Keunggulan seperti inilah yang didambakan oleh pimpinan organisasi-organisasi yang berada di bawah partai komunis Indonesia (PKI) ketika terjadi tekanan terhadap partai atheis tersebut setelah pemberontakan mereka yang gagal tahun 1965. Mereka berharap sang ketua dapat memberikan solusi yang tepat sehingga partai yang telah susah payah mereka bangun itu terhindar dari kehancuran dan pemusnahan terhadap anggotanya.

 Namun mereka yang berharap itu menjadi kecewa dan putus asa setelah berjumpa dan meinta fatwa kepada sang ketua. Pimpinan mereka tidak setangguh yang mereka bayangkan selama ini. Seperti yang dituturkan oleh Salah seorang tokoh PKI, Munir mengatakan, seminggu sebelum Aidit berhasil ditangkap tentara dan ditembak mati, dirinya masih sempat bertemu dengan Aidit. 

Kesannya ketika bertemu Aidit saat itu sangat mengecewakan.

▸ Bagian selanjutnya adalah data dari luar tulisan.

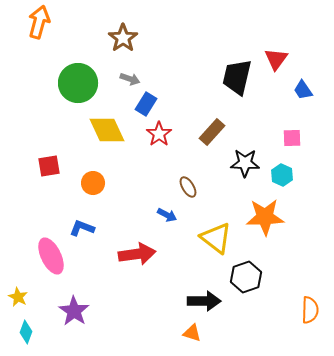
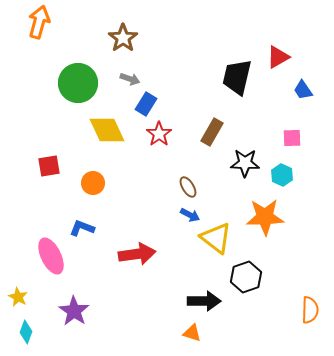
red triangle: moved 2 px right, 2 px up; rotated 25 degrees clockwise
brown rectangle: rotated 12 degrees counterclockwise
blue arrow: moved 23 px right
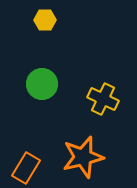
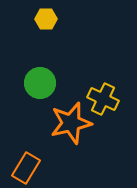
yellow hexagon: moved 1 px right, 1 px up
green circle: moved 2 px left, 1 px up
orange star: moved 12 px left, 34 px up
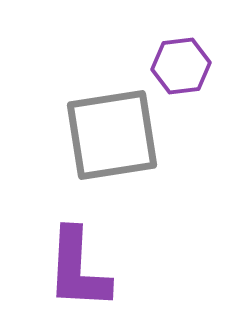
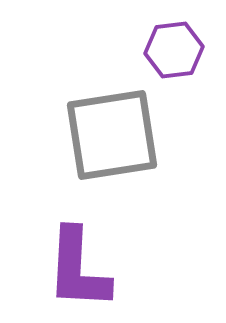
purple hexagon: moved 7 px left, 16 px up
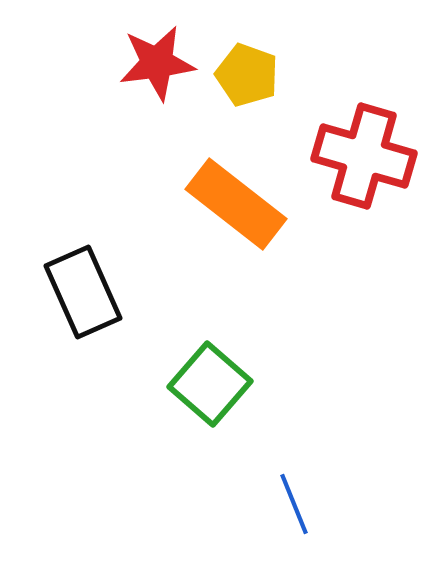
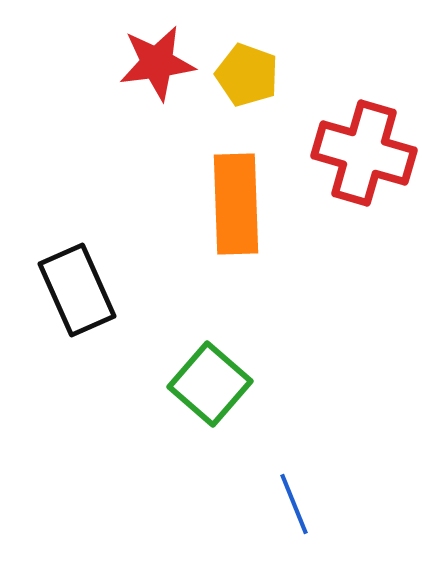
red cross: moved 3 px up
orange rectangle: rotated 50 degrees clockwise
black rectangle: moved 6 px left, 2 px up
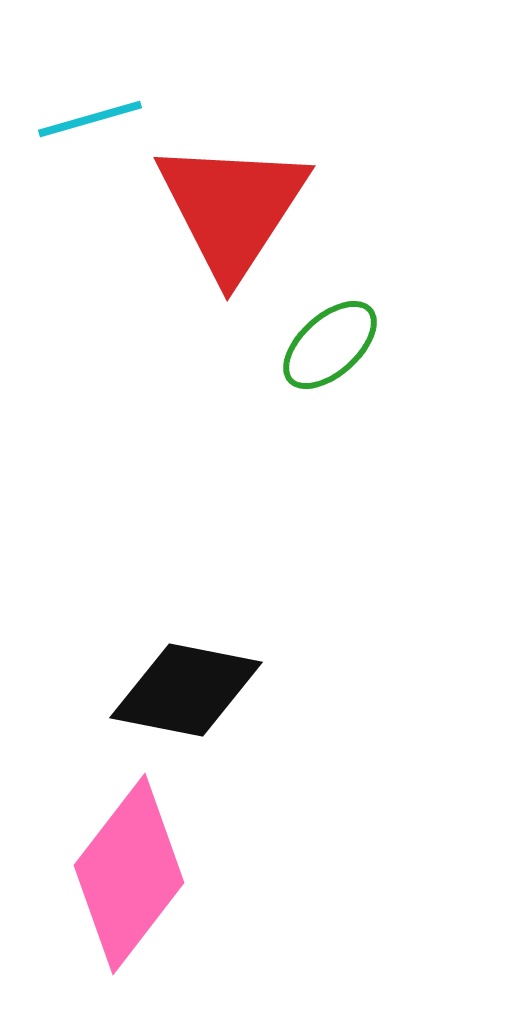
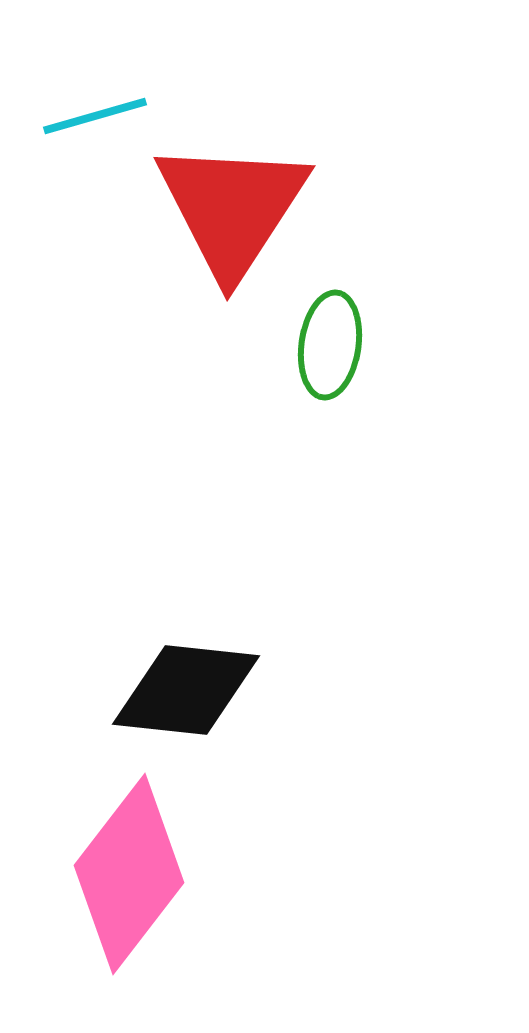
cyan line: moved 5 px right, 3 px up
green ellipse: rotated 40 degrees counterclockwise
black diamond: rotated 5 degrees counterclockwise
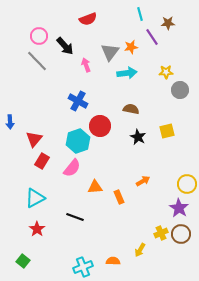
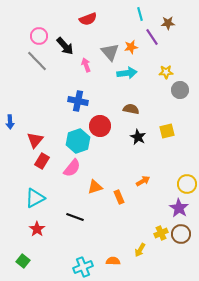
gray triangle: rotated 18 degrees counterclockwise
blue cross: rotated 18 degrees counterclockwise
red triangle: moved 1 px right, 1 px down
orange triangle: rotated 14 degrees counterclockwise
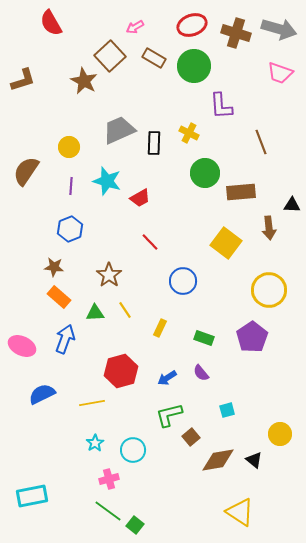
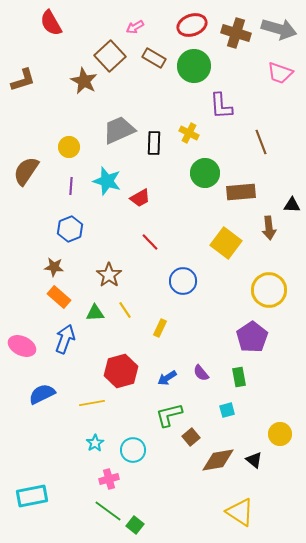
green rectangle at (204, 338): moved 35 px right, 39 px down; rotated 60 degrees clockwise
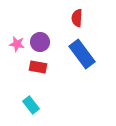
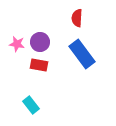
red rectangle: moved 1 px right, 2 px up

Sosok Aidit yang revolusioner sudah berubah menjadi orang yang putus asa. Aidit bahkan tidak bisa memberikan perintah di saat yang sangat genting itu. Dari pertemuannya itu Munir berkesimpulan bahwa Aidit bukan orang yang ahli dalam revolusi. Kesimpulan Munir tepat. Aidit belum pernah memimpin aksi massa. Bahkan memimpin perlawanan buruh tidak pernah. Berarti pemimpin ini jangankan menyelamatkan partai, menyelamatkan dirinya sendiri saja dia tidak berhasil.
Kelemahan  Aidit ini lah yang mengakibatkan malapetaka bagi anggota dan simpatisan PKI yang jumlahnya jutaan orang  itu.

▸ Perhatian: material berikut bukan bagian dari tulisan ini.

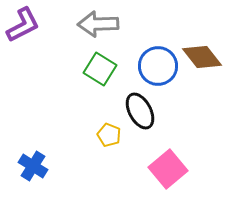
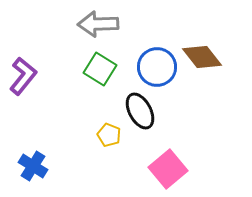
purple L-shape: moved 51 px down; rotated 24 degrees counterclockwise
blue circle: moved 1 px left, 1 px down
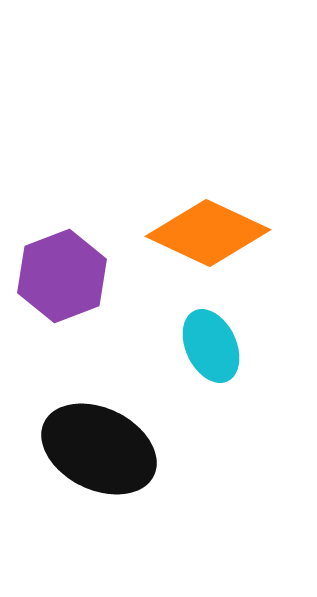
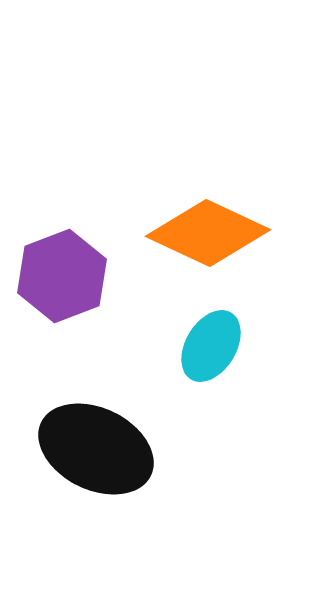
cyan ellipse: rotated 56 degrees clockwise
black ellipse: moved 3 px left
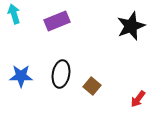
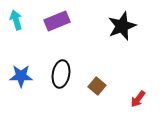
cyan arrow: moved 2 px right, 6 px down
black star: moved 9 px left
brown square: moved 5 px right
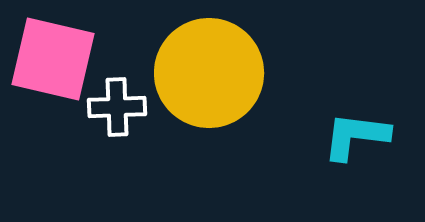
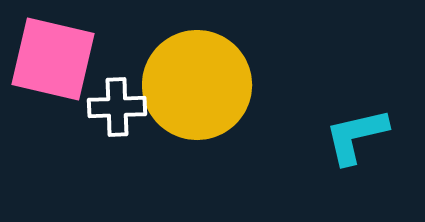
yellow circle: moved 12 px left, 12 px down
cyan L-shape: rotated 20 degrees counterclockwise
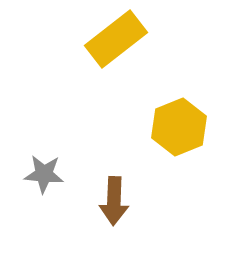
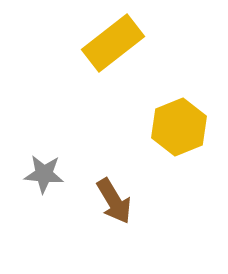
yellow rectangle: moved 3 px left, 4 px down
brown arrow: rotated 33 degrees counterclockwise
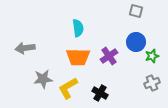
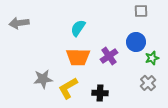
gray square: moved 5 px right; rotated 16 degrees counterclockwise
cyan semicircle: rotated 138 degrees counterclockwise
gray arrow: moved 6 px left, 25 px up
green star: moved 2 px down
gray cross: moved 4 px left; rotated 21 degrees counterclockwise
black cross: rotated 28 degrees counterclockwise
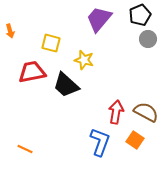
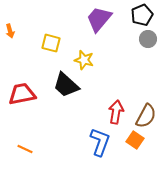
black pentagon: moved 2 px right
red trapezoid: moved 10 px left, 22 px down
brown semicircle: moved 4 px down; rotated 90 degrees clockwise
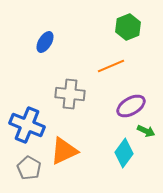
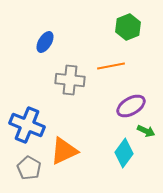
orange line: rotated 12 degrees clockwise
gray cross: moved 14 px up
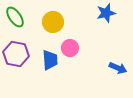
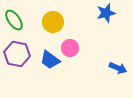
green ellipse: moved 1 px left, 3 px down
purple hexagon: moved 1 px right
blue trapezoid: rotated 130 degrees clockwise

Lebih lanjut lagi Cerita salah seorang tahanan G30S di Jawa Tengah (Jateng) Kolonel Suherman menjadi bukti kelemahan Aidid dalam menghadapi tekanan.  Kolonel ini menceritakan, Setelah G30S meletus Suherman berhasil menghimpun kekuatan militer yang terdiri dari 34-38 Kodim se-Jateng.

Saat Suherman menemui Aidit di Solo untuk meminta petunjuk, sikap yang diberikan Aidit justru kontrarevolusioner dengan meminta Suherman membubarkan kekuatannya sendiri yang berarti mengambil sikap bunuh diri. Sebaliknya, Aidit melempar tanggung jawab penyelesaian G30S kepada Presiden Soekarno yang posisinya saat itu sudah terancam.  

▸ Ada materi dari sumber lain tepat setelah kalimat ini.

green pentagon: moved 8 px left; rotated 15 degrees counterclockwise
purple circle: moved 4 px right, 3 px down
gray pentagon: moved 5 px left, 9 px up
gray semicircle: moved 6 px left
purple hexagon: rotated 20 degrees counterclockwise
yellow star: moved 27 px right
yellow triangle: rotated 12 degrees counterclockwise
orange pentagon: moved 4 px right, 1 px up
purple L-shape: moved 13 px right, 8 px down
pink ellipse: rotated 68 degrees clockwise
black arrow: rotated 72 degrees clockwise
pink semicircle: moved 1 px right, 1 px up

Rupanya penyelesaian politik Presiden Soekarno gagal. Pihak sayap kanan AD terus bergerak menghancurkan G30S dan mulai menyerang PKI dengan sistimatis. Menyadari kesalahannya, tiga hari setelah Suherman membubarkan kekuatan bersenjatanya, Aidit kembali memanggilnya dan meminta kekuatan bersenjata yang ada dikumpulkan kembali. Namun saat Aidit memberikan petunjuk ini semuanya sudah terlambat. PKI sudah diluluh lantakkan, ribuan anggotanya sudah tertangkap dan terbunuh..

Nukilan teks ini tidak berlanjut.